Start off on a living periodic table where every element is shown with a smoothly rotating sample. To read about gold, tap the gold nugget. Immediately you see the sample filling the screen, photographed to razor sharpness and rotating around a complete circle in front of your eyes. Enjoy the extensive array of facts and figures. Next find a fascinating story about the element, surrounded by carefully photographed objects representing it. Every one of these objects, well over 500 in total, is a freely rotatable, live object that you can examine from all sides and pinch zoom to see in unprecedented detail.
Touch the element name at the top of the page and you can see that element’s name in over a dozen different languages.

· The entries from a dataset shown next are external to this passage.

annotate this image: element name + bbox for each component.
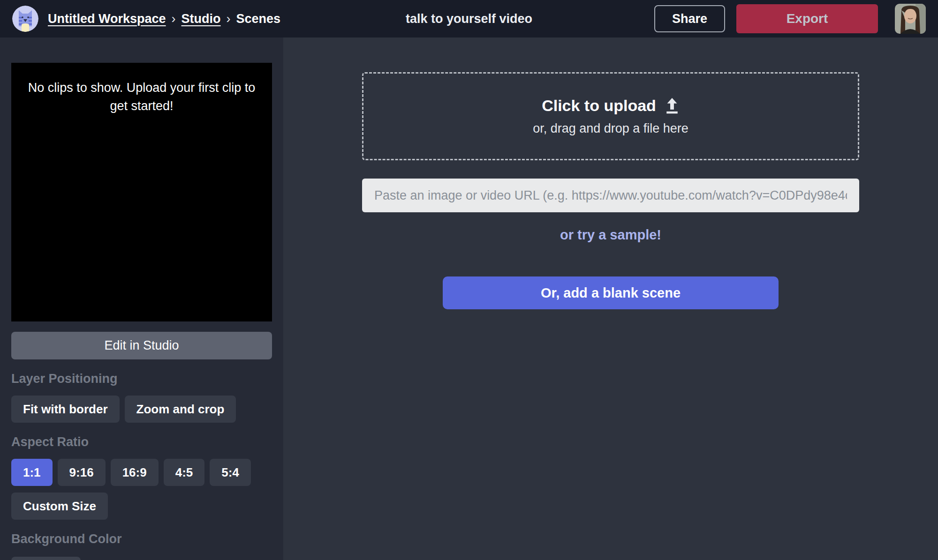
edit-in-studio-button[interactable]: Edit in Studio — [11, 332, 272, 359]
add-blank-scene-button[interactable]: Or, add a blank scene — [443, 276, 779, 309]
zoom-and-crop-button[interactable]: Zoom and crop — [125, 396, 236, 423]
brand-area: Untitled Workspace › Studio › Scenes — [12, 6, 280, 32]
upload-title-row: Click to upload — [542, 97, 680, 115]
upload-subtitle: or, drag and drop a file here — [533, 121, 688, 136]
fit-with-border-button[interactable]: Fit with border — [11, 396, 120, 423]
media-url-input[interactable] — [362, 179, 859, 212]
breadcrumb-separator: › — [227, 12, 231, 26]
breadcrumb: Untitled Workspace › Studio › Scenes — [48, 12, 280, 26]
aspect-ratio-1-1-button[interactable]: 1:1 — [11, 459, 53, 486]
breadcrumb-separator: › — [172, 12, 176, 26]
share-button[interactable]: Share — [654, 5, 725, 32]
layer-positioning-options: Fit with border Zoom and crop — [11, 396, 272, 423]
background-color-swatch[interactable] — [11, 557, 81, 560]
background-color-label: Background Color — [11, 532, 272, 546]
aspect-ratio-label: Aspect Ratio — [11, 435, 272, 449]
custom-size-row: Custom Size — [11, 493, 272, 520]
aspect-ratio-16-9-button[interactable]: 16:9 — [111, 459, 159, 486]
cat-mascot-icon[interactable] — [12, 6, 38, 32]
upload-column: Click to upload or, drag and drop a file… — [362, 37, 859, 309]
try-sample-link[interactable]: or try a sample! — [362, 227, 859, 243]
custom-size-button[interactable]: Custom Size — [11, 493, 108, 520]
aspect-ratio-5-4-button[interactable]: 5:4 — [210, 459, 251, 486]
export-button[interactable]: Export — [736, 4, 878, 33]
upload-icon — [665, 98, 680, 114]
empty-preview-message: No clips to show. Upload your first clip… — [22, 79, 262, 115]
topbar-actions: Share Export — [654, 4, 926, 34]
scene-preview-canvas[interactable]: No clips to show. Upload your first clip… — [11, 63, 272, 321]
scene-sidebar: No clips to show. Upload your first clip… — [0, 37, 283, 560]
top-bar: Untitled Workspace › Studio › Scenes tal… — [0, 0, 938, 37]
breadcrumb-studio-link[interactable]: Studio — [182, 12, 221, 26]
aspect-ratio-9-16-button[interactable]: 9:16 — [58, 459, 106, 486]
breadcrumb-current-page: Scenes — [236, 12, 281, 26]
layer-positioning-label: Layer Positioning — [11, 372, 272, 386]
main-content: Click to upload or, drag and drop a file… — [283, 37, 938, 560]
upload-dropzone[interactable]: Click to upload or, drag and drop a file… — [362, 72, 859, 160]
user-profile-photo[interactable] — [895, 4, 926, 34]
aspect-ratio-4-5-button[interactable]: 4:5 — [164, 459, 205, 486]
aspect-ratio-options: 1:1 9:16 16:9 4:5 5:4 — [11, 459, 272, 486]
upload-title: Click to upload — [542, 97, 656, 115]
breadcrumb-workspace-link[interactable]: Untitled Workspace — [48, 12, 166, 26]
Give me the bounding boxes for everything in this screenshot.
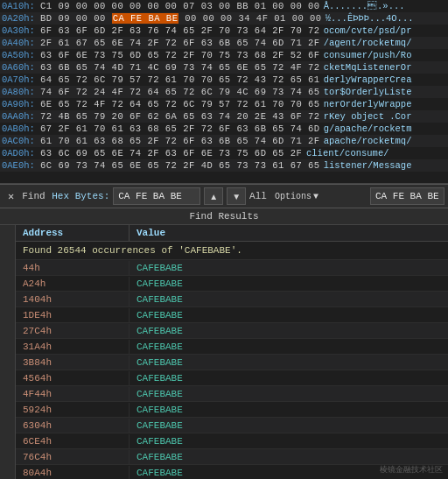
value-cell: CAFEBABE	[130, 450, 190, 464]
all-label: All	[249, 191, 267, 201]
address-cell: 31A4h	[16, 340, 130, 354]
hex-address: 0A50h:	[2, 50, 40, 60]
gutter-cell	[0, 367, 15, 383]
hex-ascii: g/apache/rocketm	[324, 123, 412, 134]
gutter-cell	[0, 288, 15, 304]
hex-ascii: rKey object .Cor	[324, 111, 412, 122]
address-cell: A24h	[16, 277, 130, 291]
arrow-up-icon: ▲	[209, 192, 218, 201]
address-cell: 1404h	[16, 292, 130, 306]
hex-bytes: 2F 61 67 65 6E 74 2F 72 6F 63 6B 65 74 6…	[40, 38, 320, 48]
find-next-button[interactable]: ▼	[227, 187, 246, 205]
hex-bytes: 63 6C 69 65 6E 74 2F 63 6F 6E 73 75 6D 6…	[40, 148, 303, 158]
hex-row: 0A10h:C1 09 00 00 00 00 00 00 07 03 00 B…	[0, 0, 448, 12]
hex-row: 0AC0h:61 70 61 63 68 65 2F 72 6F 63 6B 6…	[0, 135, 448, 147]
value-cell: CAFEBABE	[130, 403, 190, 417]
value-cell: CAFEBABE	[130, 308, 190, 322]
address-cell: 76C4h	[16, 450, 130, 464]
gutter-cell	[0, 257, 15, 272]
hex-ascii: /agent/rocketmq/	[324, 38, 412, 48]
table-row[interactable]: 4F44hCAFEBABE	[16, 386, 448, 402]
hex-address: 0A20h:	[2, 13, 40, 24]
table-row[interactable]: 1DE4hCAFEBABE	[16, 307, 448, 323]
hex-row: 0A60h:63 6B 65 74 4D 71 4C 69 73 74 65 6…	[0, 61, 448, 74]
hex-bytes: 72 4B 65 79 20 6F 62 6A 65 63 74 20 2E 4…	[40, 111, 320, 122]
value-cell: CAFEBABE	[130, 292, 190, 306]
address-cell: 44h	[16, 261, 130, 275]
find-results-panel: Find Results Address Value Found 26544 o…	[0, 208, 448, 479]
table-row[interactable]: 3B84hCAFEBABE	[16, 355, 448, 370]
gutter-cell	[0, 241, 15, 257]
hex-bytes: 63 6F 6E 73 75 6D 65 72 2F 70 75 73 68 2…	[40, 50, 320, 60]
find-prev-button[interactable]: ▲	[204, 187, 223, 205]
table-row[interactable]: 76C4hCAFEBABE	[16, 449, 448, 465]
hex-ascii: apache/rocketmq/	[324, 136, 412, 146]
address-cell: 6CE4h	[16, 434, 130, 448]
gutter-cell	[0, 398, 15, 414]
table-row[interactable]: 4564hCAFEBABE	[16, 370, 448, 386]
close-icon[interactable]: ✕	[4, 187, 18, 205]
address-cell: 5924h	[16, 403, 130, 417]
hex-ascii: nerOrderlyWrappe	[324, 99, 412, 109]
hex-bytes: 6E 65 72 4F 72 64 65 72 6C 79 57 72 61 7…	[40, 99, 320, 109]
hex-address: 0A90h:	[2, 99, 40, 109]
hex-row: 0A20h:BD 09 00 00 CA FE BA BE 00 00 00 3…	[0, 12, 448, 25]
hex-ascii: consumer/push/Ro	[324, 50, 412, 60]
hex-address: 0AE0h:	[2, 160, 40, 171]
gutter-cell	[0, 414, 15, 430]
table-row[interactable]: A24hCAFEBABE	[16, 276, 448, 292]
hex-editor: 0A10h:C1 09 00 00 00 00 00 00 07 03 00 B…	[0, 0, 448, 184]
hex-bytes: 74 6F 72 24 4F 72 64 65 72 6C 79 4C 69 7…	[40, 87, 320, 97]
results-body[interactable]: Found 26544 occurrences of 'CAFEBABE'.44…	[16, 242, 448, 479]
value-cell: CAFEBABE	[130, 324, 190, 338]
address-column-header: Address	[16, 225, 130, 241]
results-gutter	[0, 225, 16, 479]
table-row[interactable]: 31A4hCAFEBABE	[16, 339, 448, 355]
gutter-cell	[0, 320, 15, 335]
hex-ascii: derlyWrapperCrea	[324, 74, 412, 85]
hex-row: 0A30h:6F 63 6F 6D 2F 63 76 74 65 2F 70 7…	[0, 25, 448, 37]
table-row[interactable]: 1404hCAFEBABE	[16, 292, 448, 307]
hex-address: 0A80h:	[2, 87, 40, 97]
value-cell: CAFEBABE	[130, 340, 190, 354]
hex-bytes: C1 09 00 00 00 00 00 00 07 03 00 BB 01 0…	[40, 1, 320, 11]
hex-bytes: 6C 69 73 74 65 6E 65 72 2F 4D 65 73 73 6…	[40, 160, 320, 171]
address-cell: 80A4h	[16, 466, 130, 480]
hex-row: 0AE0h:6C 69 73 74 65 6E 65 72 2F 4D 65 7…	[0, 159, 448, 172]
value-cell: CAFEBABE	[130, 371, 190, 385]
hex-address: 0AC0h:	[2, 136, 40, 146]
found-notice: Found 26544 occurrences of 'CAFEBABE'.	[16, 242, 448, 260]
hex-ascii: Å........»...	[324, 1, 405, 11]
options-label[interactable]: Options ▼	[270, 187, 323, 205]
value-cell: CAFEBABE	[130, 419, 190, 433]
table-row[interactable]: 5924hCAFEBABE	[16, 402, 448, 418]
hex-bytes: 67 2F 61 70 61 63 68 65 2F 72 6F 63 6B 6…	[40, 123, 320, 134]
hex-bytes: 6F 63 6F 6D 2F 63 76 74 65 2F 70 73 64 2…	[40, 25, 320, 36]
find-bar[interactable]: ✕ Find Hex Bytes: ▲ ▼ All Options ▼	[0, 184, 448, 208]
hex-bytes: BD 09 00 00 CA FE BA BE 00 00 00 34 4F 0…	[40, 13, 322, 24]
gutter-cell	[0, 304, 15, 320]
hex-row: 0A90h:6E 65 72 4F 72 64 65 72 6C 79 57 7…	[0, 98, 448, 110]
find-results-title: Find Results	[0, 208, 448, 225]
hex-address: 0AB0h:	[2, 123, 40, 134]
gutter-cell	[0, 272, 15, 288]
hex-row: 0A50h:63 6F 6E 73 75 6D 65 72 2F 70 75 7…	[0, 49, 448, 61]
hex-row: 0AA0h:72 4B 65 79 20 6F 62 6A 65 63 74 2…	[0, 110, 448, 123]
result-display-input[interactable]	[370, 187, 444, 205]
hex-address: 0AA0h:	[2, 111, 40, 122]
table-row[interactable]: 44hCAFEBABE	[16, 260, 448, 276]
address-cell: 1DE4h	[16, 308, 130, 322]
table-row[interactable]: 6304hCAFEBABE	[16, 418, 448, 433]
search-input[interactable]	[113, 187, 200, 205]
hex-row: 0AD0h:63 6C 69 65 6E 74 2F 63 6F 6E 73 7…	[0, 147, 448, 159]
hex-bytes: 63 6B 65 74 4D 71 4C 69 73 74 65 6E 65 7…	[40, 62, 320, 73]
table-row[interactable]: 27C4hCAFEBABE	[16, 323, 448, 339]
hex-ascii: ocom/cvte/psd/pr	[324, 25, 412, 36]
gutter-cell	[0, 335, 15, 351]
find-label: Find	[22, 191, 48, 201]
value-cell: CAFEBABE	[130, 434, 190, 448]
gutter-cell	[0, 225, 15, 241]
value-column-header: Value	[130, 225, 172, 241]
table-row[interactable]: 6CE4hCAFEBABE	[16, 433, 448, 449]
hex-address: 0A30h:	[2, 25, 40, 36]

Choose one and you’ll find that the entire book, stories, captions and all, switches to that language: The Elements includes both the full English original text and over a dozen full translations.
Pinch-zoom or tap any object to bring it up full screen, where you can split into a pair of stereo 3D images, allowing you to see all 500 objects pop off the screen in 3D, and you can spin the objects, in 3D, with the touch of a finger.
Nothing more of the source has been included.